The task.
Exactly and only the lines from the line holding "阿木介绍说，擎天引擎的云原生、中台化、AI智" to the end of the records should be reproduced. Leave pictures out.
☆ ☆ ☆
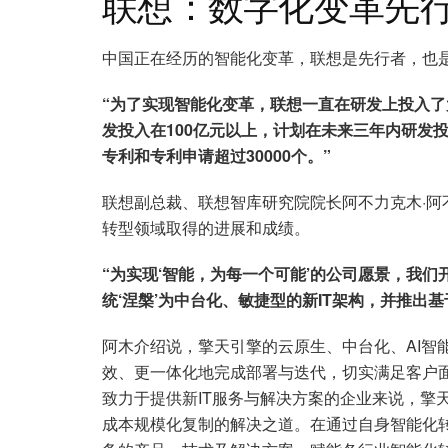
联想：数字化变革先
中国正在经历的智能化变革，联想是先行者，也
“为了实现智能化变革，联想一直在研发上投入
发投入在100亿元以上，计划在未来三年内研发投
专利和专利申请超过30000个。”
联想副总裁、联想智库研究院院长阿不力克木·阿
转型领域取得的进展和成绩。
“为实现‘智能，为每一个可能’的公司愿景，我们
统‘涅槃’为中台化、敏捷型的新IT架构，并推出基于
阿木介绍说，擎天引擎的云原生、中台化、AI智
效、更一体化地完成部署与迭代，切实满足客户
致力于提供新IT服务与解决方案的企业来说，擎
成本规模化复制的解决之道。在通过自身智能化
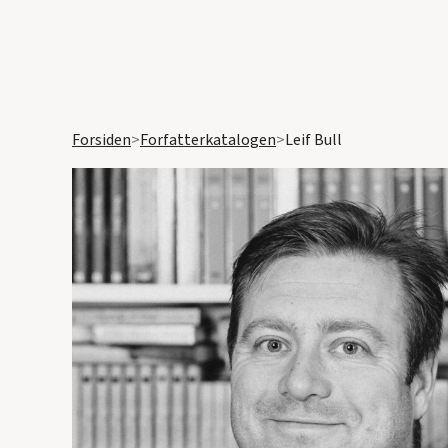
Forsiden
>
Forfatterkatalogen
>
Leif Bull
☆ ☆ ☆
Response to this exercise.
阿木介绍说，擎天引擎的云原生、中台化、AI智
效、更一体化地完成部署与迭代，切实满足客户
致力于提供新IT服务与解决方案的企业来说，擎
成本规模化复制的解决之道。在通过自身智能化
Forsiden
>
Forfatterkatalogen
>
Leif Bull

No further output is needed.